A Igreja continua esta missão de Cristo: «Ide, pois, e fazei discípulos todas as gentes, baptizando-as em nome do Pai e do Filho e do Espírito Santo; e ensinando-as a observar tudo o que vos mandei. E sabei que Eu estou convosco todos os dias até ao fim do mundo» (Mt 28,19-20). São as palavras simples e sublimes do fim do Evangelho de São Mateus: aí está assinalada «a obrigação de pregar as verdades de fé, a urgência da vida sacramentai, a promessa da assistência contínua de Cristo à Sua Igreja. Não se é fiel ao Senhor se se desatendem essas realidades sobrenaturais: a instrução na fé e na moral cristãs, a prática dos sacramentos. Com este mandato Cristo funda a Sua Igreja (…). E a Igreja só pode dar a salvação às almas se permanece fiel a Cristo na sua constituição, nos seus dogmas, na sua moral.
«Rejeitemos, portanto, o pensamento de que a Igreja — esquecendo o Sermão da Montanha — busca a felicidade humana na terra, porque sabemos que a sua única tarefa consiste em levar as almas à glória eterna do paraíso; rejeitemos qualquer solução naturalista, que não aprecie o papel primordial da graça divina; rejeitemos as opiniões materialistas, que procuram fazer perder a sua importância aos valores espirituais na vida do homem; rejeitemos de igual modo as teorias secularizantes, que pretendem identificar os fins da Igreja de Deus com os dos Estados terrenos: confundindo a essência, as instituições, a actividade, com características semelhantes às da sociedade temporal» (J. Escrivá de Balaguer, Hom. O fim sobrenatural da Igreja).

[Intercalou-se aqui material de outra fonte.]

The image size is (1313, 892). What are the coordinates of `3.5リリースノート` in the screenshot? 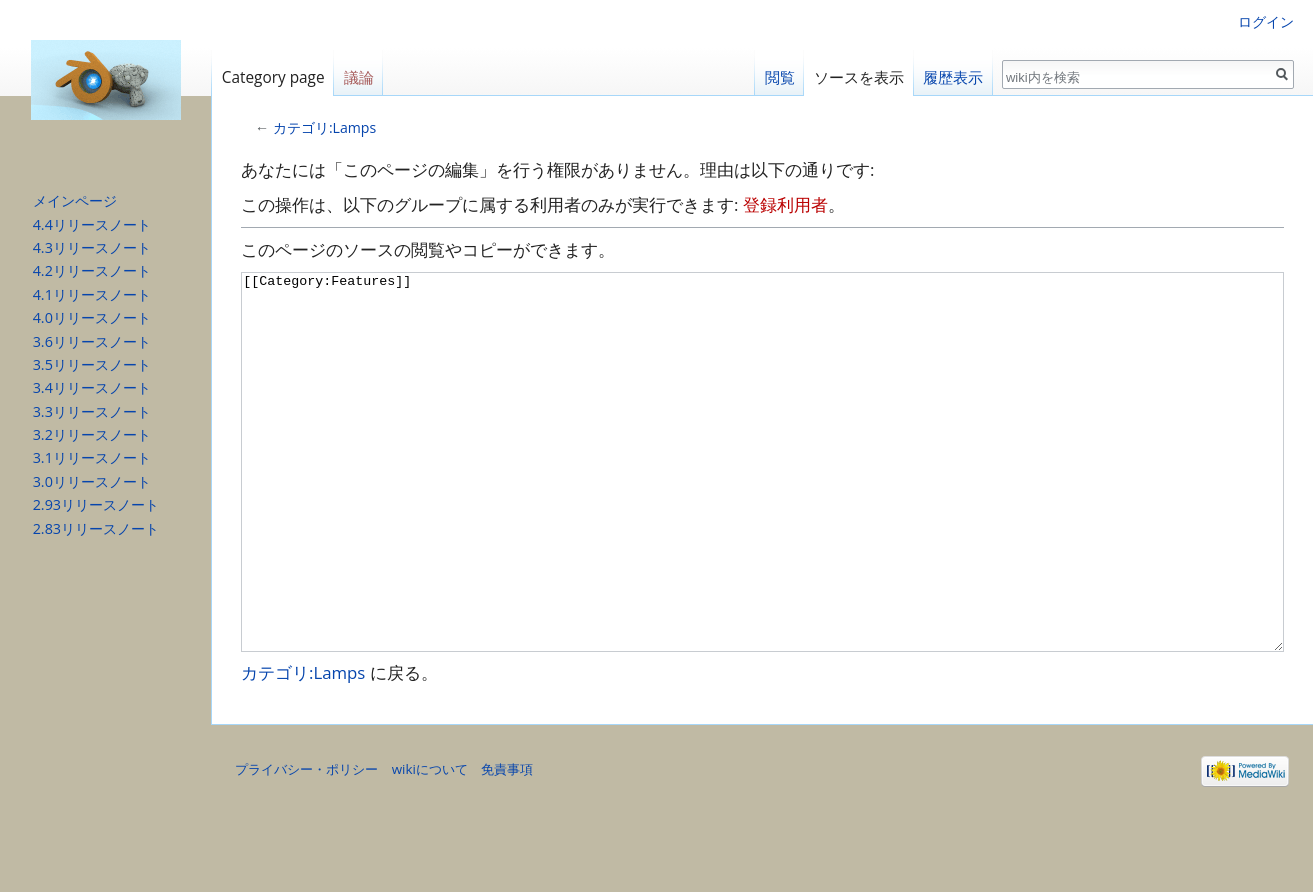 It's located at (92, 364).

- Os Santos Padres veem designadas neste versículo as três Pessoas da Santíssima Trindade: o Espírito (Espírito Santo) do Senhor (o Pai) está sobre Mim (o Filho) (cfr Orígenes, Homília 32). O Espírito Santo habitava na alma de Cristo desde o instante da Encarnação, e desceu visível mente em forma de pomba quando foi baptizado por João (cfr Lc 3,21-22).
«Por isso que Me ungiu»: Refere-se à unção que Jesus Cristo recebeu no momento da Encarnação, principalmente pela graça da união hipostática. «Esta unção de Jesus Cristo não foi corporal, como a dos antigos reis, sacerdotes e profetas, mas toda espiritual e divina, porque a plenitude da divindade habita n’Ele substancialmente» (Catecismo Maior, n° 77). Desta união hipostática deriva a plenitude de todas as graças. Para a significar diz-se que Jesus Cristo foi ungido pelo próprio Espírito Santo, e não só recebeu as graças e os dons do Espírito Santo, como os santos.

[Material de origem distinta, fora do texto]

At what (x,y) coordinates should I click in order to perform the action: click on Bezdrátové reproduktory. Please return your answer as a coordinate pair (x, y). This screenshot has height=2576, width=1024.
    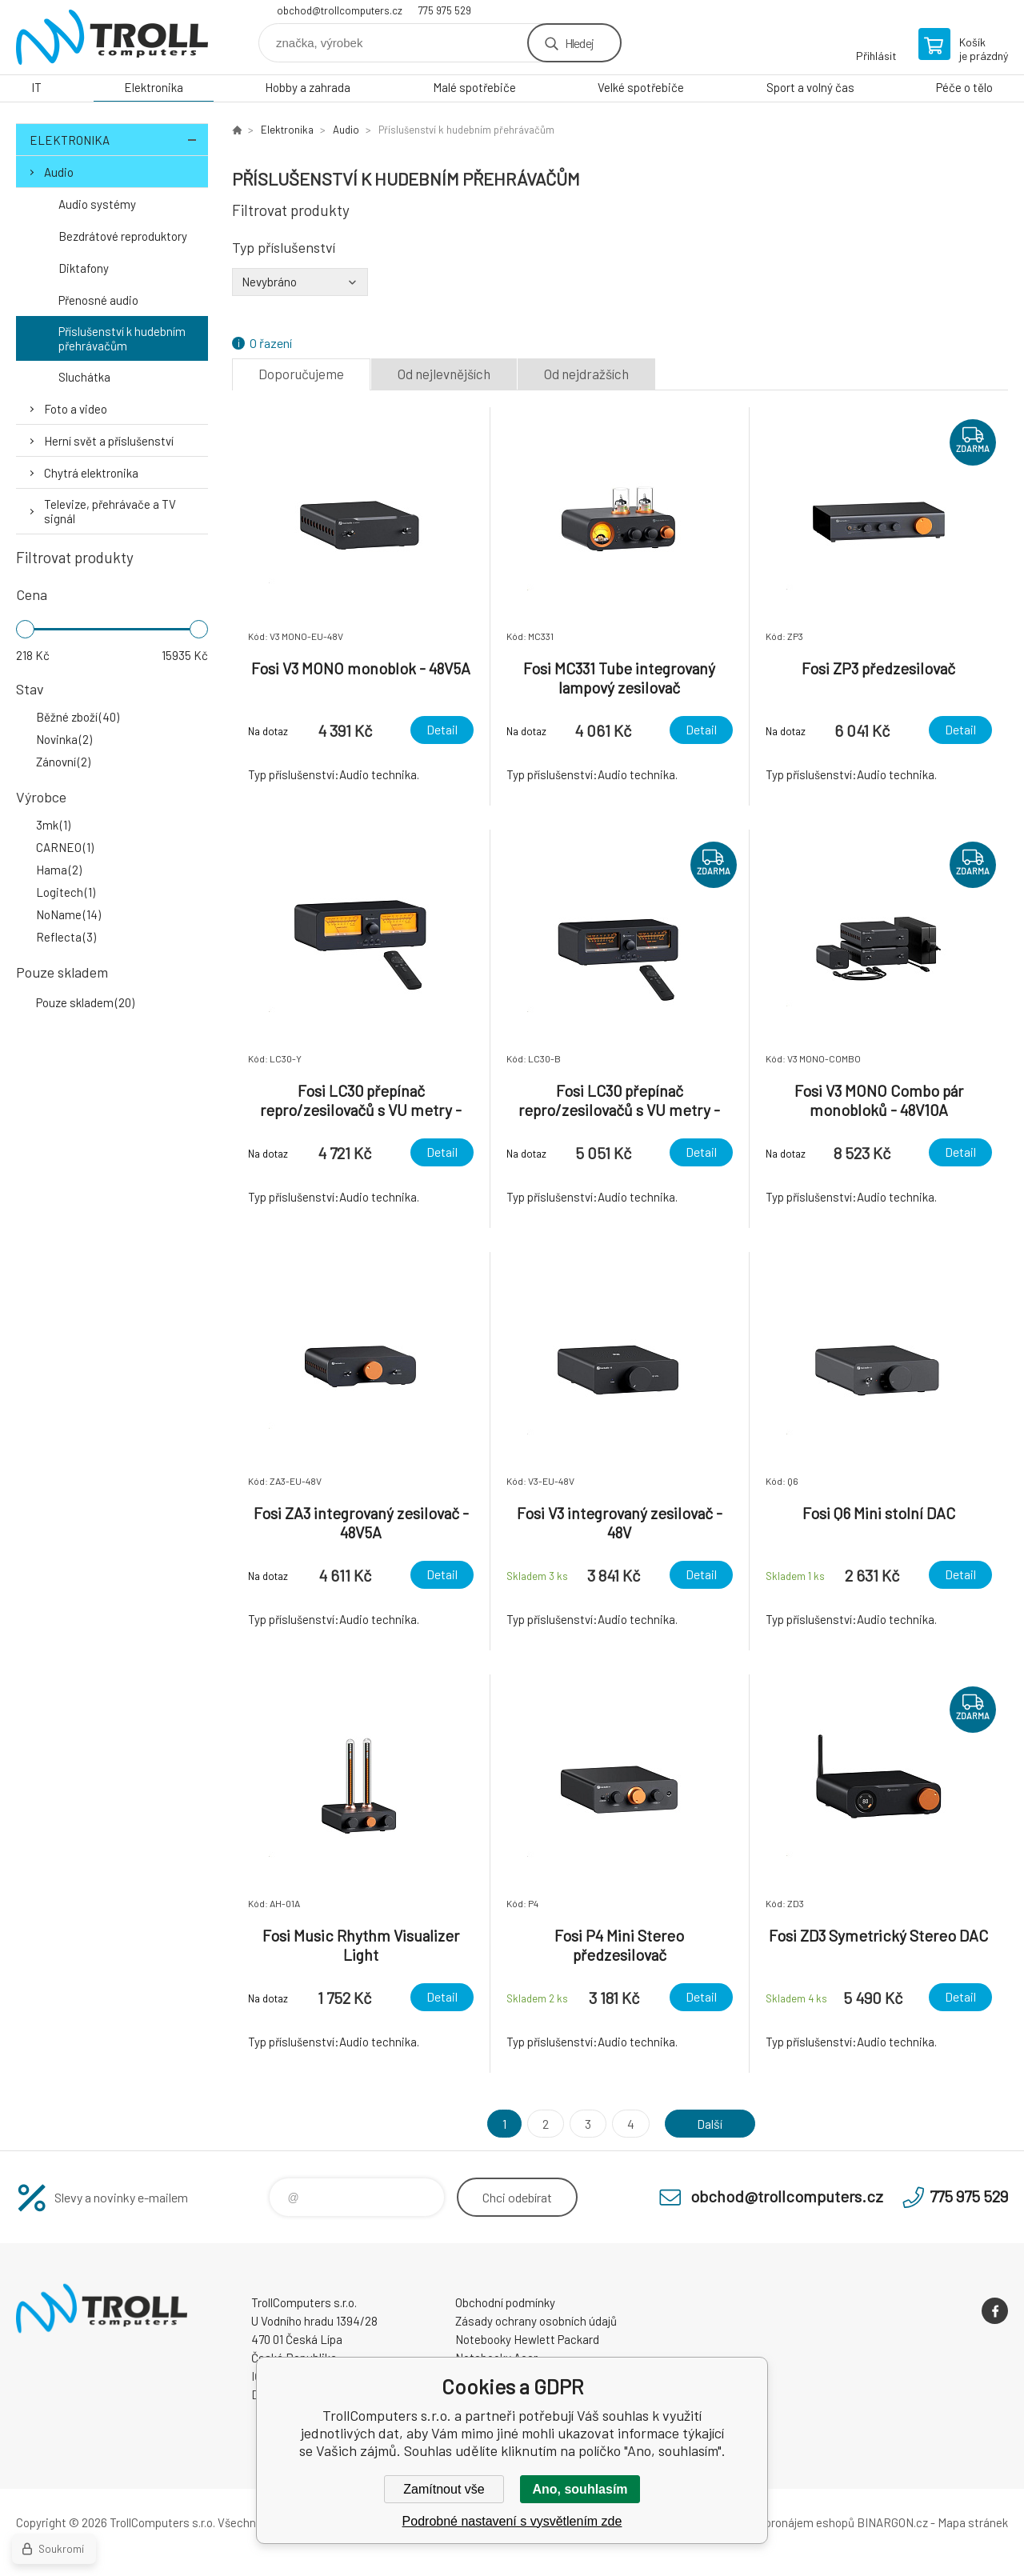     Looking at the image, I should click on (122, 236).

- «Ano de graça»: Alude ao ano jubilar dos judeus, estabelecido pela Lei de Deus (Lev 25,8 ss.) cada cinquenta anos, para simbolizar a época de redenção e liberdade que trará o Messias. A época inaugurada por Cristo, o tempo da Nova Lei até ao fim deste mundo, é o «ano de graça», o tempo da misericórdia e da redenção, que se alcançarão completamente na vida eterna.
De maneira semelhante, a instituição do Ano Santo na Igreja Católica tem este sentido de anúncio e recordação da Redenção trazida por Cristo e da sua plenitude na vida futura.
20-22. As palavras do versículo 21 mostram-nos a autoridade com que Cristo falava e explicava as Escrituras: «Cumpriu-se hoje este passo da Escritura que acabais de ouvir». Jesus ensina que esta profecia, como as principais do AT, se referem a Ele e n’Ele têm o seu cumprimento (cfr Lc 24,44 ss.). Por isso, o AT não pode ser rectamente entendido senão à luz do NT: nisto consiste a inteligência para entender as Escrituras que Cristo Ressuscitado deu aos Apóstolos (cfr Lc 24,45) e que o Espírito Santo completou no dia de Pentecostes (cfr Act 2,4).